Let’s start off with the question itself: ‘Who are the publics in public relations?’ If you’re already well-acquainted with the public relations industry, this question may seem to have an obvious answer, but if you’re brand new to PR, answering this question is central to understanding why PR continues to be such a large and crucial line of work.
By the end, we’ll be taking a much closer look at how the internet and data tracking have continued to change how clients determine their audiences and who exactly they’d like to market to with their upcoming campaign.
Is it possible that the ‘public’ in public relations could just refer to general audiences? Yes, it’s possible, but a scenario where a PR client hopes to reach absolutely everyone is quite rare.
In reality, public relations efforts need to keep their audience relatively narrow in order to be as effective as possible.
When a client and a PR agency agree on a specific group of people they’d like to market to with an upcoming campaign, this is referred to as a target audience.
The concept of a target audience is simple enough to understand, but in action, the idea is actually very complex and can involve a great deal of research.
In fact, if you decide to pursue a degree in public relations or a closely related field, a significant portion of your studies will be dedicated to understanding what a target audience is and how that target audience can be reached with a public relations campaign.
The rest of this article will provide a basic introduction to the idea of target audiences, why they’re important and how they can be determined prior to the launch of a new campaign.
The official definition of a target audience is “a particular group at which an advertising campaign is aimed.”
When working in PR, understanding precisely who your target audience is can be one of the most important factors to achieving success with your campaign.
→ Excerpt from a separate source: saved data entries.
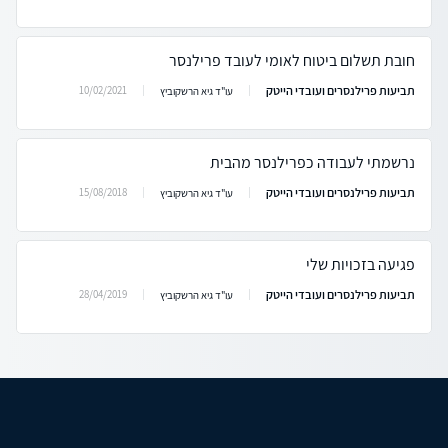
חובת תשלום ביטוח לאומי לעובד פרילנסר
תביעות פרילנסרים ועובדי הייטק
10/02/2021
עו"ד גיא הרשקוביץ
נרשמתי לעבודה כפרילנסר מהבית
תביעות פרילנסרים ועובדי הייטק
15/08/2018
עו"ד גיא הרשקוביץ
פגיעה בזכויות שלי
תביעות פרילנסרים ועובדי הייטק
28/04/2019
עו"ד גיא הרשקוביץ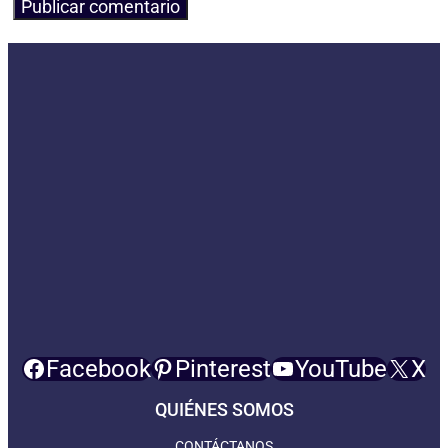
Facebook
Pinterest
YouTube
X
QUIÉNES SOMOS
CONTÁCTANOS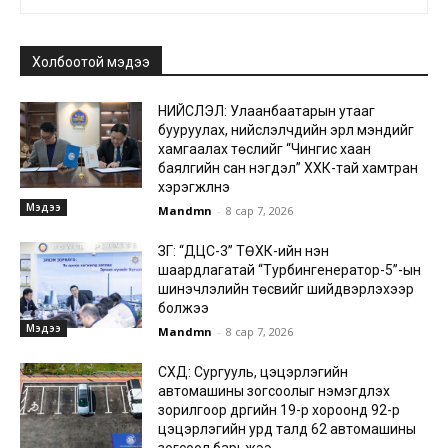
Холбоотой мэдээ
НИЙСЛЭЛ: Улаанбаатарын утааг
бууруулах, нийслэлчүүдийн эрүүл мэндийг
хамгаалах төслийг “Чингис хаан
баялгийн сан нэгдэл” ХХК-тай хамтран
хэрэгжүүлнэ
Мэдээ
Mandmn
-
8 сар 7, 2026
ЗГ: “ДЦС-3” ТӨХК-ийн нэн
шаардлагатай “Турбингенератор-5”-ын
шинэчлэлийн төсвийг шийдвэрлэхээр
болжээ
Мэдээ
Mandmn
-
8 сар 7, 2026
СХД: Сургууль, цэцэрлэгийн
автомашины зогсоолыг нэмэгдүүлэх
зорилгоор дүүргийн 19-р хороонд 92-р
цэцэрлэгийн урд талд 62 автомашины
You can’t expect a campaign to impact absolutely everyone who comes into contact with campaign materials.
Sure, this would represent a best-case scenario, but it’s certainly not very likely.
Not only that, but the costs of crafting a campaign that reaches all demographics would be exorbitant, and very few clients could ever afford that kind of PR.
Generally speaking, the narrower the target audience, the more accurate and effective public relations professionals can be when creating a campaign.
Thankfully, the internet age has offered some serious advantages to those looking to determine their target audience, and that’s what we’d like to discuss next.
Several decades ago, in-person focus testing was one of the only ways that public relations professionals could get a sense of whether a new product or advertisement would be received positively by their target audience.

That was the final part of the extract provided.